| WORK INSTRUCTIONS |
Give back the lines below exactly, but do not include any pictures.

Recorded data:
#####
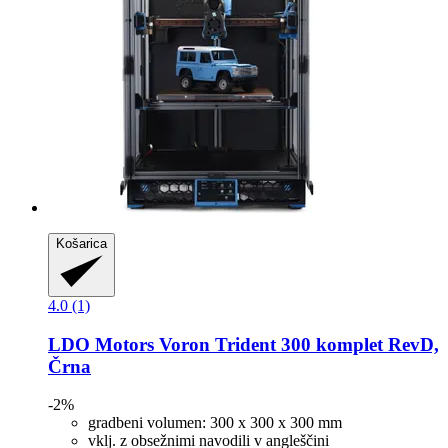
Košarica
4.0 (1)
LDO Motors
Voron Trident 300 komplet RevD,
Črna
-2%
gradbeni volumen: 300 x 300 x 300 mm
vklj. z obsežnimi navodili v angleščini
#####
| WRITTEN SOLUTION |
Košarica
4.0 (1)
LDO Motors
Voron Trident 300 komplet RevD,
Črna
-2%
gradbeni volumen: 300 x 300 x 300 mm
vklj. z obsežnimi navodili v angleščini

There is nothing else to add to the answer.